There's a lot to like about writing of the game too, but I've got my misgivings. TP2 takes anthropological approach and puts you in the entire society of cool philosophizing robots. You get to travel with a neat crew of explorers, who could easily just end up as mouthpieces for their specific themes and perspectives, but the power of good dialogue and voice acting fashions them as quite lovable bunch. The posture and worldview you establish through conversations comes back shaping the world in a few surprising ways, which was a really nice touch. Unfortunately, I'm overall not so high on this aspect either as the game just feels too courteous, I guess?
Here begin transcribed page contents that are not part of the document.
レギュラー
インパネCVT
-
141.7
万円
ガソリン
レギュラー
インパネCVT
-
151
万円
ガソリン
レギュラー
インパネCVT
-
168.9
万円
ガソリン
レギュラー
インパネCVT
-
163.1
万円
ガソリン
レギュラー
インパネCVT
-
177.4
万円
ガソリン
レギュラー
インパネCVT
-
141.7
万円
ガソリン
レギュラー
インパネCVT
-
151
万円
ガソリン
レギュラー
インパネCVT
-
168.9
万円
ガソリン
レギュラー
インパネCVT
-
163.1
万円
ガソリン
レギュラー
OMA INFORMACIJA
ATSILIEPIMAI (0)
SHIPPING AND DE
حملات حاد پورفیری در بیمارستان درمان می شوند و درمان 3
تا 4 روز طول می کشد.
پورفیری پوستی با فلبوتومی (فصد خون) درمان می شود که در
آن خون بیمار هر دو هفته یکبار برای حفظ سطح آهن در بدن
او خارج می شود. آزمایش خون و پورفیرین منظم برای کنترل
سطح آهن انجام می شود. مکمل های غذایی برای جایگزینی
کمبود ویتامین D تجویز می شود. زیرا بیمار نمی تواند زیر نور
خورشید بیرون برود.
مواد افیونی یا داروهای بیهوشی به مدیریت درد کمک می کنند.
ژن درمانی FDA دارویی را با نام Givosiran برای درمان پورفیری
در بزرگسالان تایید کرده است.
I've clearly chosen the path that aligns with the views of the author so I've not really felt like my position was disputed enough, the challenge was never postulated in anything but brief qualms. The mood ended up almost toxically positive, which I didn't vibe with too much. Maybe I'm just the part of the problem, as the game's writing would put it. But overall it's a lot like the puzzles – slick, with some edges sanded off.
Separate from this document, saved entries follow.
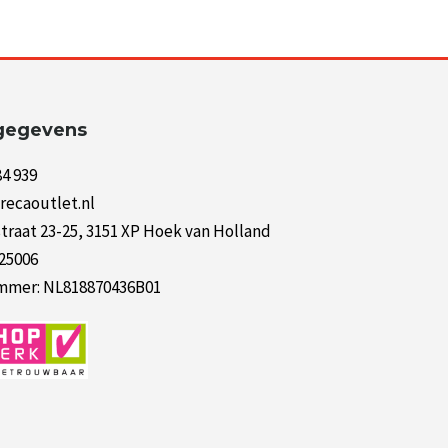
gegevens
84 939
recaoutlet.nl
raat 23-25, 3151 XP Hoek van Holland
125006
mer: NL818870436B01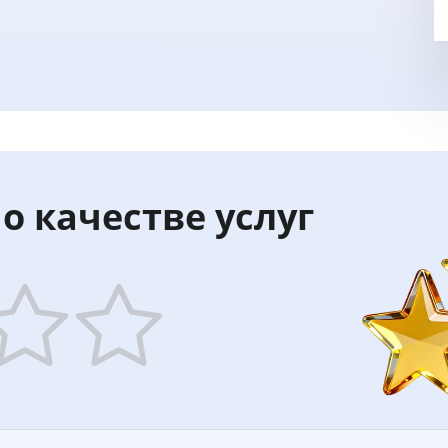
о качестве услуг
5
ars
stars
—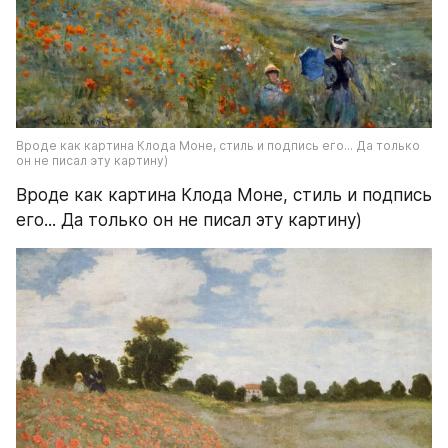
Вроде как картина Клода Моне, стиль и подпись его... Да только 
он не писал эту картину)
Вроде как картина Клода Моне, стиль и подпись 
его... Да только он не писал эту картину)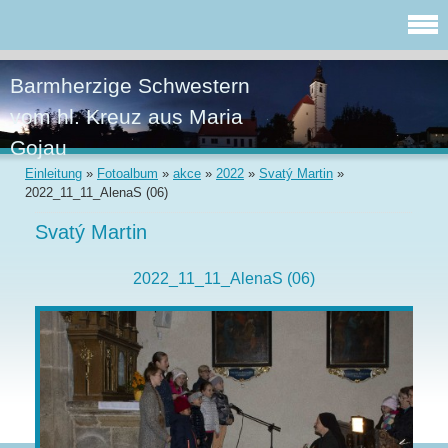
Barmherzige Schwestern
vom hl. Kreuz aus Maria
Gojau
Einleitung
»
Fotoalbum
»
akce
»
2022
»
Svatý Martin
»
2022_11_11_AlenaS (06)
Svatý Martin
2022_11_11_AlenaS (06)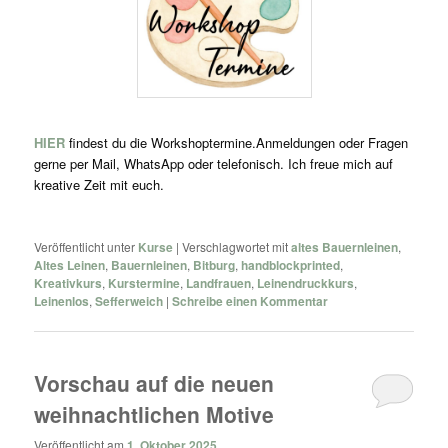
HIER
findest du die Workshoptermine.Anmeldungen oder Fragen
gerne per Mail, WhatsApp oder telefonisch. Ich freue mich auf
kreative Zeit mit euch.
Veröffentlicht unter
Kurse
|
Verschlagwortet mit
altes Bauernleinen
,
Altes Leinen
,
Bauernleinen
,
Bitburg
,
handblockprinted
,
Kreativkurs
,
Kurstermine
,
Landfrauen
,
Leinendruckkurs
,
Leinenlos
,
Sefferweich
|
Schreibe einen Kommentar
Vorschau auf die neuen
weihnachtlichen Motive
Veröffentlicht am
1. Oktober 2025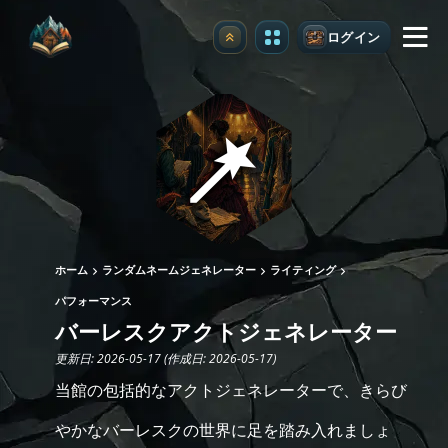
ログイン
アップグレード
ホーム
ランダムネームジェネレーター
ライティング
パフォーマンス
バーレスクアクトジェネレーター
更新日: 2026-05-17 (作成日: 2026-05-17)
当館の包括的なアクトジェネレーターで、きらび
やかなバーレスクの世界に足を踏み入れましょ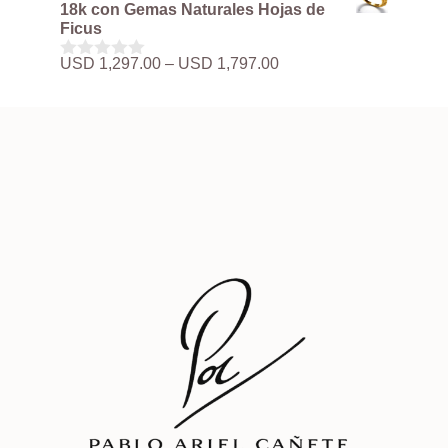
precios:
e
18k con Gemas Naturales Hojas de
5
desde
Ficus
USD 497.00
hasta
Rango
USD
1,297.00
–
USD
1,797.00
0
USD 3,897.00
de
d
precios:
e
5
desde
USD 1,297.00
hasta
USD 1,797.00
A few more points to mention:
1. Serious Sam: The Second Encounter is one of the first games I bought for my first computer and likely the first PC game I finished. Despite all my misgivings with TP2, it was fucking nice to play another game from Croteam so many years later whose massive environments are still so full of Croteam's charm. Hope these people continue to make games for 20 more years.
2. I love tetris bridges! There are a lot of tetris bridges in this game yet it still wasn't enough. I'd play an entire game that's just tetris bridges.
3. The cat sanctuary is so sweet I got a little teary eyed.

A meditation and reflection on Yakuza's legacy in a way that's been attempted but always fumbled multiple times before. Examines pretty much every front of Kiryu's outbound personality and ties together dangling emotional threads so exhaustively it makes Y0-6 a compulsory reading required for the story to tick. Whether RGG deserved another go at this closure is an ongoing discourse, but damn... They pulled it off. It's really freaking good.